The college game has become even worse. Big time college sports and especially football has always been a sort of minor leagues for the pros. A changing landscape has moved much of it from broad exploitation of young people to employing them as one-year mercenaries at various pay grades. All that was required was to bring long-time “under the table” systems to the surface. That and more money in a system that ironically, is now legal and yet more chaotic, ensures universities in Alabama, Washington, Ohio, Texas and elsewhere can continue to serve their appointed missions on the gridiron. The players make not even the flimsiest efforts to be anything like a traditional student and because its common for them to rotate teams every year—most don’t even bother to learn the team fight song.
The sport’s allure is elite’s team records toward a new championship playoff system (something that smaller schools with real students have had for decades) so that mercenary players can simultaneously play big games and audition for next year’s employer. As you might expect the level of play is putrid and seldom have so many undersized, chicken-armed athletes in secondary positions donned football gear on national television. For this networks lavish colleges with heavy sums because as was previously stated here, something needs to distract folk as the world crumbles around them. It’s one thing that America is declining faster than a ride on the Big Slide at the local water park, but we have to take football with it?

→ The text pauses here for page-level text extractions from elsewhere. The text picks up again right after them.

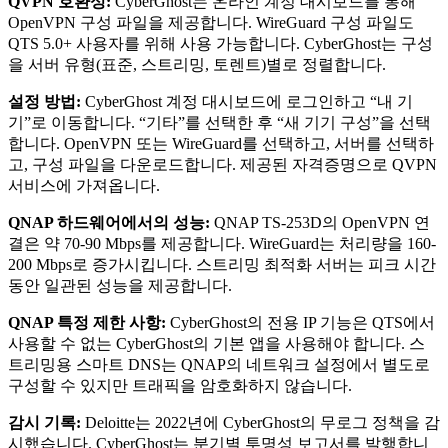
QVPN 호환성:
CyberGhost는 온라인 계정 대시보드를 통해
OpenVPN 구성 파일을 제공합니다. WireGuard 구성 파일도
QTS 5.0+ 사용자를 위해 사용 가능합니다. CyberGhost는 구성
을 서버 유형(표준, 스트리밍, 토렌트)별로 정렬합니다.
설정 방법:
CyberGhost 계정 대시보드에 로그인하고 “내 기
기”로 이동합니다. “기타”를 선택한 후 “새 기기 구성”을 선택
합니다. OpenVPN 또는 WireGuard를 선택하고, 서버를 선택하
고, 구성 파일을 다운로드합니다. 제공된 자격증명으로 QVPN
서비스에 가져옵니다.
QNAP 하드웨어에서의 성능:
QNAP TS-253D의 OpenVPN 연
결은 약 70-90 Mbps를 제공합니다. WireGuard는 처리량을 160-
200 Mbps로 증가시킵니다. 스트리밍 최적화 서버는 피크 시간
동안 일관된 성능을 제공합니다.
QNAP 특정 제한 사항:
CyberGhost의 전용 IP 기능은 QTS에서
사용할 수 없는 CyberGhost의 기본 앱을 사용해야 합니다. 스
트리밍용 스마트 DNS는 QNAP의 네트워크 설정에서 별도로
구성할 수 있지만 트래픽을 암호화하지 않습니다.
감시 기록:
Deloitte는 2022년에 CyberGhost의 무로그 정책을 감
시했습니다. CyberGhost는 분기별 투명성 보고서를 발행합니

Even more ironically there is one area of football performance that has become wildly advanced—the kicker. Never has that facet of the game been played at a higher level by players who are supposed to rock chicken-wing arms. Both scoring accuracy and lethality of punt placement are now startling events that punctuate regular play. Impact on game outcome has never been more prominent and in a dismal 2024 where our national team sports addiction is played at sophmoric levels, football, has returned to its namesake. When that’s the highlight of the year then one knows it has sucked bigly.